This class activity was designed to follow the Problem Solving Studio (PSS) format developed at Georgia Tech (described in one of the linked cards). As the instructor, you would provide the backstory and then ask an open-ended question. Students will work in pairs to develop a solution through asking questions of the instructor(s) and the instructors asking students clarifying questions. These problems often work best when targeted to a bit of troublesome knowledge or a misconception. This problem is designed to target 1) the ability to accurately draw a boundary around a system, and 2) making reasonable assumptions to solve a problem.

Why PSS?

In school, we typically provide students textbook problems which provide all of the “given” information in the problem statement. However, open ended problems encountered in the real-world often require students to determine on their own what information is needed to create a solution and what appropriate values for various inputs are. This card was developed to provide a low stakes way to help students become more comfortable with ill-defined problems and get them to flex their system definition muscles.

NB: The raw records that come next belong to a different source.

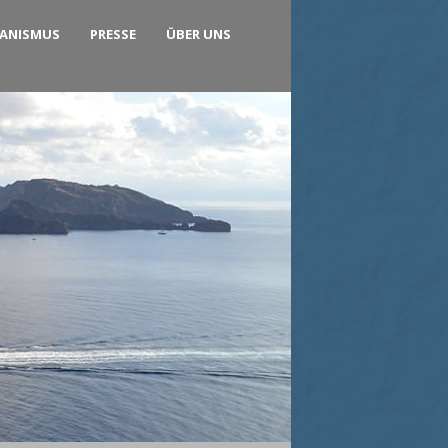
KANISMUS
PRESSE
ÜBER UNS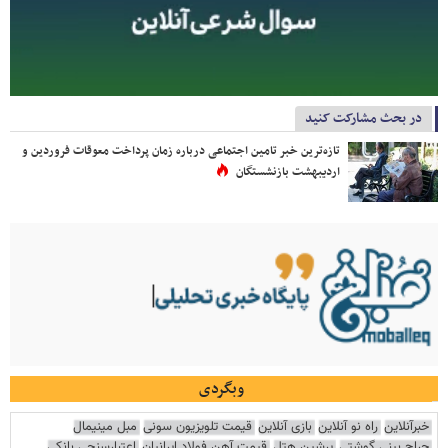
در بحث مشارکت کنید
تازه‌ترین خبر تامین اجتماعی درباره زمان پرداخت معوقات فروردین و
اردیبهشت بازنشستگان
وبگردی
خبرآنلاین
راه نو آنلاین
بازی آنلاین
قیمت تلویزیون سونی
مبل مینیمال
جراح بینی گوشتی
پرشین هتل
قیمت آهن فولاد ایرانیان
اعتبارسنجی بانکی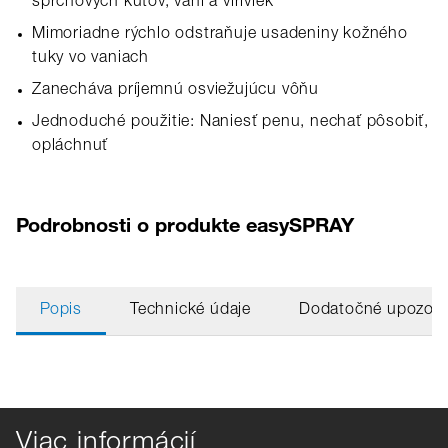
sprchových kútov, vaní a víriviek
Mimoriadne rýchlo odstraňuje usadeniny kožného
tuky vo vaniach
Zanecháva príjemnú osviežujúcu vôňu
Jednoduché použitie: Naniesť penu, nechať pôsobiť,
opláchnuť
Podrobnosti o produkte easySPRAY
Popis
Technické údaje
Dodatočné upozorn
Viac informácií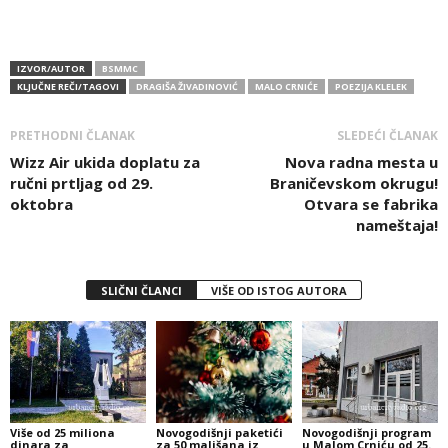
IZVOR/AUTOR
BSMMC
KLJUČNE REČI/TAGOVI
DRAGIŠA ŽIVADINOVIĆ
MALO CRNIĆE
POEZIJA KLELEK
PRETHODNI ČLANAK
SLEDEĆI ČLANAK
Wizz Air ukida doplatu za
Nova radna mesta u
ručni prtljag od 29.
Braničevskom okrugu!
oktobra
Otvara se fabrika
nameštaja!
SLIČNI ČLANCI
VIŠE OD ISTOG AUTORA
Više od 25 miliona
Novogodišnji paketići
Novogodišnji program
dinara za
za 50 mališana iz
u Malom Crniću od 25.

Most chances students get to participate in open-ended problems occur either 1) through large semester long projects or 2) in smaller projects toward the end of the semester. This problem was specifically designed to be used in the first few weeks of a Thermodynamics class to incorporate open-ended thinking early in the semester. This helps to set the stage and provide scaffolding for advanced thinking later in the semester.

Timeframe: In this activity, students will spend ~ 2 hours to grapple with defining their system and justifying their assumptions as they determine what contributes to room air temperature. If you only have 50 or 90 minutes, check out the instructor notes for ways to modify the problem to fit a shorter time frame.

Pre-Class Prep: The key to indoor climate control is understanding heat sources (and sinks)! I have provided information about my college’s gym that you could use, but your fitness center should be able to provide you information on the equipment, size, and number of people in your gym over a given week. You’ll want to print out each individual piece of information on a slip of paper to provide to students as they work.

Student Motivation: You can start class by asking students to vote on the best times to go to the gym. They will likely have different answers based on what equipment or classes they like to attend. Once they are thinking about the number of people in the gym, introduce the problem statement.

Problem Statement: Research has shown that the ideal indoor temperature for exercising is between 68 and 72°F, but we all know that the gym has varying numbers of people working out throughout the day (and throughout the semester)! Will the gym need to be heated or cooled? How do you determine what size heating or A/C unit should be installed in a building like this where the loads vary so dramatically?

Problem Solving Studio: As students are working on the problem, engage them and ask open ended questions to elicit their thinking. They will likely have information based questions for which you can provide them information slips (you can also do this if they are seeming stuck). Try to avoid asking closed-ended questions or leading question such as, "What do you think we could assume about the pressure of air where we are near sea level", but instead try to ask opened ended questions such as, "I see you don't have a pressure written down, what is your plan to deal with that?"

Class Conclusion: As class is wrapping up, most students should have finished the problem. To make sure to close the loop, you should ask the class to fill out the Critical Incident Questionnaire so you can get information on how the session went. This also can lead you to do a debrief at the start of the next class session for both the key content and the process. I have also included a reflective homework asking students to restate and clarify their thought process.